Receiving these remarks requires more patience than a New York City
ER. I've recently figured out why (this may be obvious to many of you,
but I just realized it). You correct someone, or you tell them "I've
heard that a million times." Then someone else does it, and you say it
again, or laugh again. Eventually you get really irritated and tempted
to yell at them. Why? Because at some level it feels like it's the
same person saying it to you over and over, and why can't it get
through their thick head?
You forget it's a new person saying it,
who is no more more deserving of your rage than the lucky first person
who just happened to do it before you got so irritated.
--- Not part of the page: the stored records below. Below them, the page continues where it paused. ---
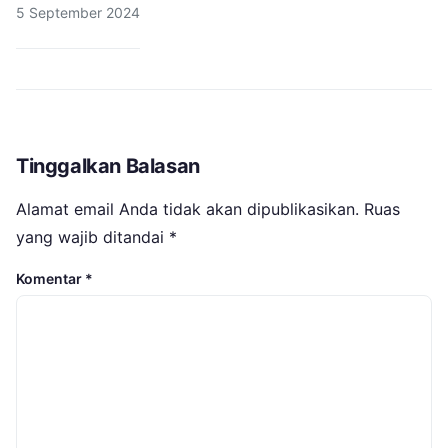
5 September 2024
Tinggalkan Balasan
Alamat email Anda tidak akan dipublikasikan.
Ruas
yang wajib ditandai
*
Komentar
*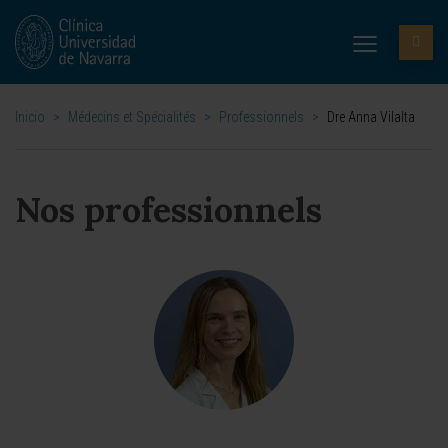
Inicio
>
Médecins et Spécialités
>
Professionnels
>
Dre Anna Vilalta
Nos professionnels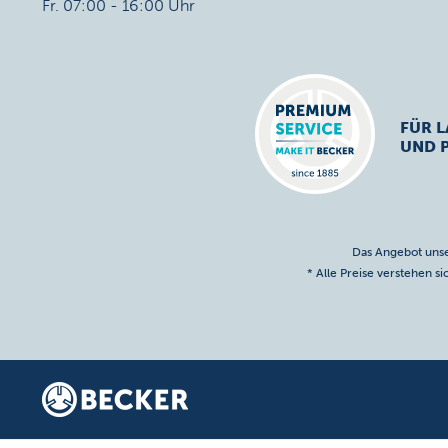
Fr. 07:00 - 16:00 Uhr
FÜR L
UND 
Das Angebot unse
* Alle Preise verstehen s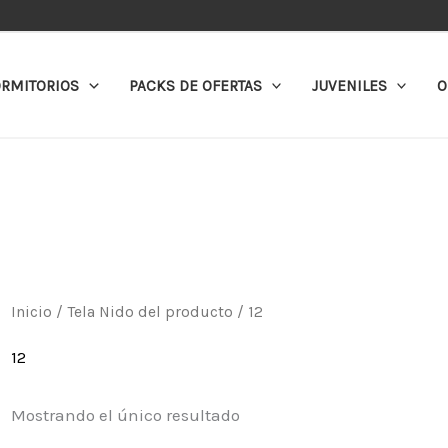
RMITORIOS
PACKS DE OFERTAS
JUVENILES
O
Inicio
/ Tela Nido del producto / 12
12
Mostrando el único resultado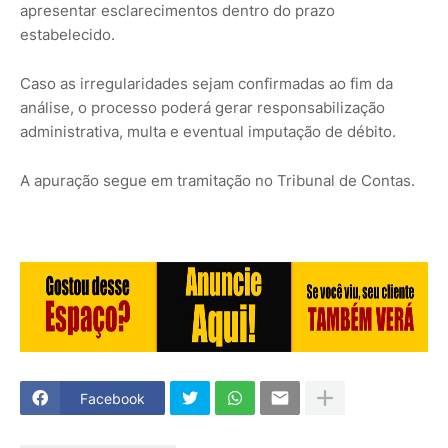
apresentar esclarecimentos dentro do prazo
estabelecido.
Caso as irregularidades sejam confirmadas ao fim da
análise, o processo poderá gerar responsabilização
administrativa, multa e eventual imputação de débito.
A apuração segue em tramitação no Tribunal de Contas.
Facebook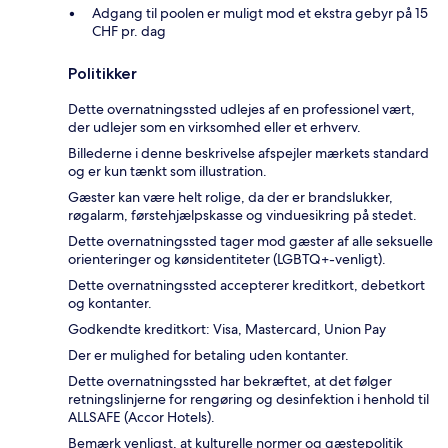
Adgang til poolen er muligt mod et ekstra gebyr på 15
CHF pr. dag
Politikker
Dette overnatningssted udlejes af en professionel vært,
der udlejer som en virksomhed eller et erhverv.
Billederne i denne beskrivelse afspejler mærkets standard
og er kun tænkt som illustration.
Gæster kan være helt rolige, da der er brandslukker,
røgalarm, førstehjælpskasse og vinduesikring på stedet.
Dette overnatningssted tager mod gæster af alle seksuelle
orienteringer og kønsidentiteter (LGBTQ+-venligt).
Dette overnatningssted accepterer kreditkort, debetkort
og kontanter.
Godkendte kreditkort: Visa, Mastercard, Union Pay
Der er mulighed for betaling uden kontanter.
Dette overnatningssted har bekræftet, at det følger
retningslinjerne for rengøring og desinfektion i henhold til
ALLSAFE (Accor Hotels).
Bemærk venligst, at kulturelle normer og gæstepolitik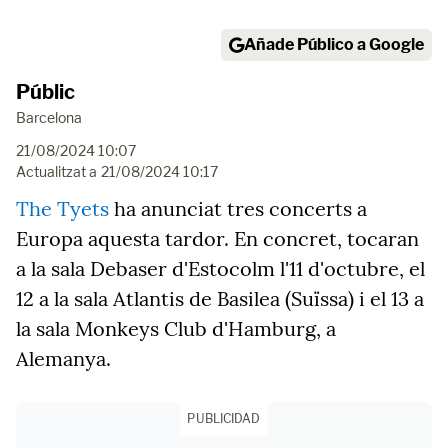
Añade Público a Google
Públic
Barcelona
21/08/2024 10:07
Actualitzat a
21/08/2024 10:17
The Tyets
ha anunciat tres concerts a
Europa aquesta tardor. En concret, tocaran
a la sala Debaser d'Estocolm l'11 d'octubre, el
12 a la sala Atlantis de Basilea (Suïssa) i el 13 a
la sala Monkeys Club d'Hamburg, a
Alemanya.
PUBLICIDAD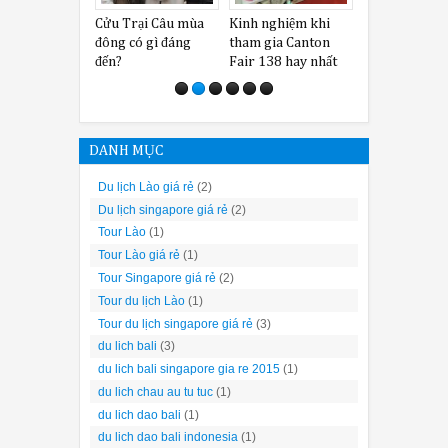
Cửu Trại Câu mùa
Kinh nghiệm khi
Những địa đi
đông có gì đáng
tham gia Canton
không thể bỏ
đến?
Fair 138 hay nhất
khi đi Quý Ch
DANH MỤC
Du lịch Lào giá rẻ
(2)
Du lịch singapore giá rẻ
(2)
Tour Lào
(1)
Tour Lào giá rẻ
(1)
Tour Singapore giá rẻ
(2)
Tour du lịch Lào
(1)
Tour du lịch singapore giá rẻ
(3)
du lich bali
(3)
du lich bali singapore gia re 2015
(1)
du lich chau au tu tuc
(1)
du lich dao bali
(1)
du lich dao bali indonesia
(1)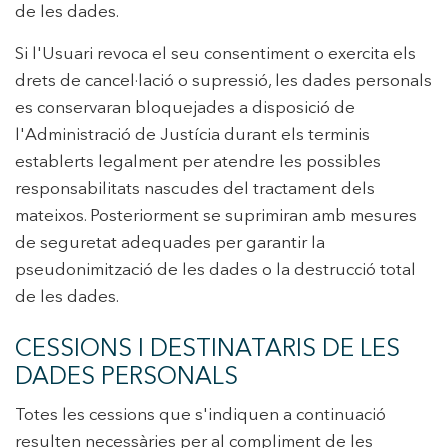
de les dades.
Si l'Usuari revoca el seu consentiment o exercita els
drets de cancel·lació o supressió, les dades personals
es conservaran bloquejades a disposició de
l'Administració de Justícia durant els terminis
establerts legalment per atendre les possibles
responsabilitats nascudes del tractament dels
mateixos. Posteriorment se suprimiran amb mesures
de seguretat adequades per garantir la
pseudonimització de les dades o la destrucció total
de les dades.
CESSIONS I DESTINATARIS DE LES
DADES PERSONALS
Totes les cessions que s'indiquen a continuació
resulten necessàries per al compliment de les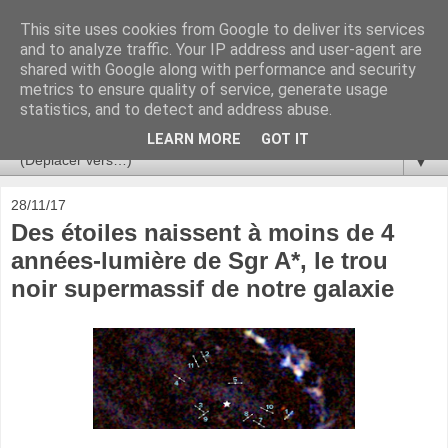
This site uses cookies from Google to deliver its services
Ça se passe là haut
and to analyze traffic. Your IP address and user-agent are
shared with Google along with performance and security
metrics to ensure quality of service, generate usage
Astronomie, Astrophysique, Astroparticules, Cosmologie.
statistics, and to detect and address abuse.
L'infini se contemple, indéfiniment. ISSN 2272-5768
LEARN MORE
GOT IT
▼
28/11/17
Des étoiles naissent à moins de 4
années-lumière de Sgr A*, le trou
noir supermassif de notre galaxie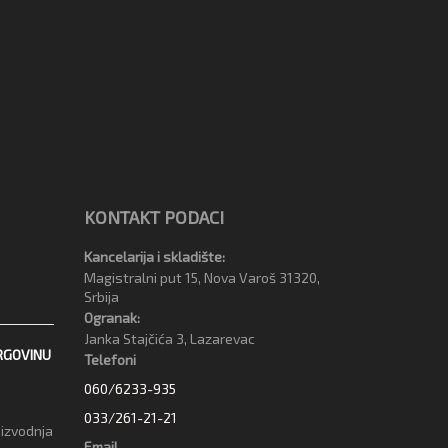
KONTAKT PODACI
Kancelarija i skladište:
Magistralni put 15, Nova Varoš 31320,
Srbija
Ogranak:
Janka Stajčića 3, Lazarevac
RGOVINU
Telefoni
060/6233-935
033/261-21-21
oizvodnja
Email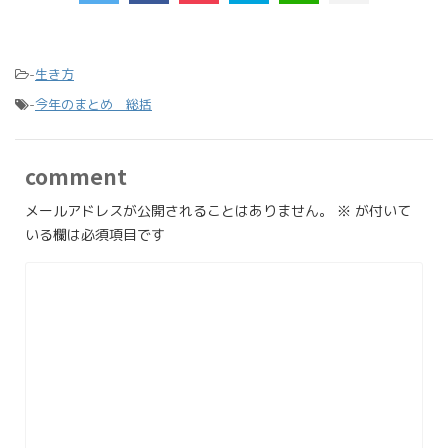
-
生き方
-
今年のまとめ 総括
comment
メールアドレスが公開されることはありません。
※
が付いて
いる欄は必須項目です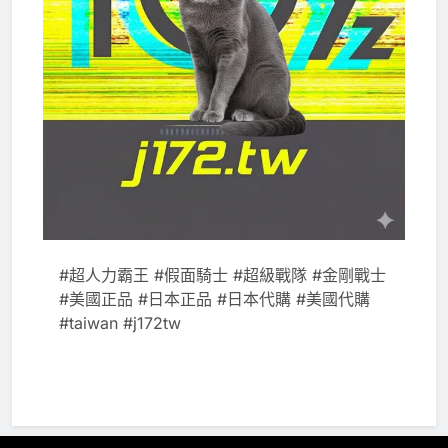
#超人力霸王 #假面騎士 #超級戰隊 #金剛戰士
#美國正品 #日本正品 #日本代購 #美國代購
#taiwan #j172tw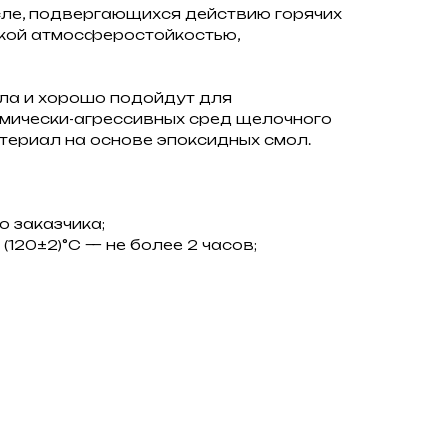
сле, подвергающихся действию горячих
окой атмосферостойкостью,
лла и хорошо подойдут для
имически-агрессивных сред щелочного
териал на основе эпоксидных смол.
 заказчика;
(120±2)°С — не более 2 часов;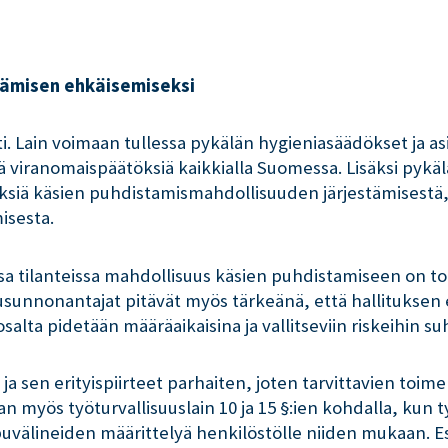
iämisen ehkäisemiseksi
i. Lain voimaan tullessa pykälän hygieniasäädökset ja as
iä viranomaispäätöksiä kaikkialla Suomessa. Lisäksi pykäl
siä käsien puhdistamismahdollisuuden järjestämisestä,
misesta.
sa tilanteissa mahdollisuus käsien puhdistamiseen on tot
ausunnonantajat pitävät myös tärkeänä, että hallituksen 
lta pidetään määräaikaisina ja vallitseviin riskeihin su
a sen erityispiirteet parhaiten, joten tarvittavien toim
an myös työturvallisuuslain 10 ja 15 §:ien kohdalla, kun
puvälineiden määrittelyä henkilöstölle niiden mukaan. Es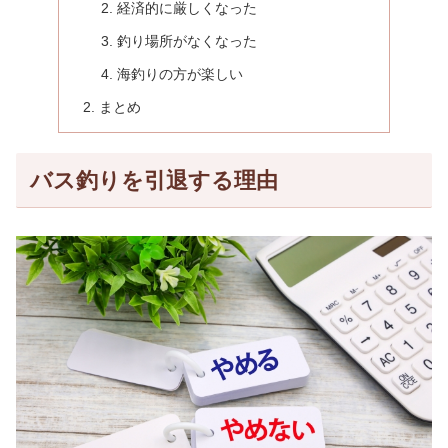
経済的に厳しくなった
釣り場所がなくなった
海釣りの方が楽しい
まとめ
バス釣りを引退する理由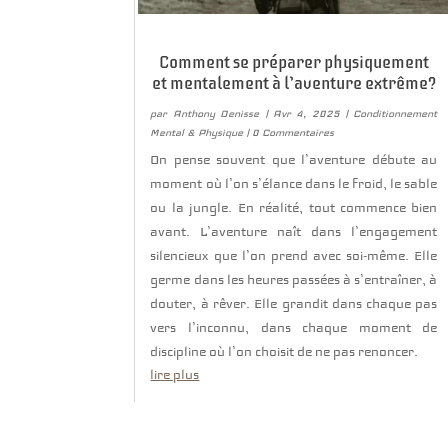
Comment se préparer physiquement
et mentalement à l’aventure extrême?
par
Anthony Denisse
|
Avr 4, 2025
|
Conditionnement
Mental & Physique
| 0 Commentaires
On pense souvent que l’aventure débute au
moment où l’on s’élance dans le froid, le sable
ou la jungle. En réalité, tout commence bien
avant. L’aventure naît dans l’engagement
silencieux que l’on prend avec soi-même. Elle
germe dans les heures passées à s’entraîner, à
douter, à rêver. Elle grandit dans chaque pas
vers l’inconnu, dans chaque moment de
discipline où l’on choisit de ne pas renoncer.
lire plus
On a positive note, what should you say when someone tells you
their job (since in our culture that's kind of how we introduce
ourselves)? Remember that people are interested in the details of how
they do their jobs. So never ask questions like "What's that like?"
Ask specific questions, like "How much of your time is spent on the
road?" or how they solve certain problems.

Comments

Dustin said…
Two cases, both from personal experience:

If someone has said they're heading to improv rehearsal, don't:
- ask how they can rehearse if its improv
- ask if they're improvising right now.
- demand them to be funny

When someone asks me what my major is (Applied Mathematics and Engineering) I immediately feel tense because I'm going to have to tell them, and then they will inevitably comment on how intelligent I must be, and then I'll explain that I do theatre too, and generally I just don't like this sort of conversation.
Anonymous said…
Another thing to watch out for is dredging up whatever tiny piece of information you know about the area, like from a magazine or a long ago intro course. People always talk to me about whatever the latest thing they learned about psychology was, inevitably in social or clinical psychology. People don't understand how specialized scientists are, even within my field of cognitive psychology, and it's usually something I don't have anything to say about.

On the other hand, I'm pleased and impressed when someone happens to bring up one of the big questions in perceptual psychology, and that'll start me talking. Maybe the lesson is to act like you don't know anything in the field, and stick with regular intelligent questions, unless you actually understand the levels of specialization in that area and which that person is in, and then you can use the knowledge you have. In that case don't just trot it out, looking for congratulations, but use the knowledge to ask an offbeat question that interests you, again from the humble perspective of an intelligent layman.

And another important point is if you are expecting people to tell you cool things about their job and how they feel about it, don't forget to tell them cool tidbits about your own job in exchange.
Daniel said…
I just heard a new one:
If someone's a linguist, don't ask how many languages they speak.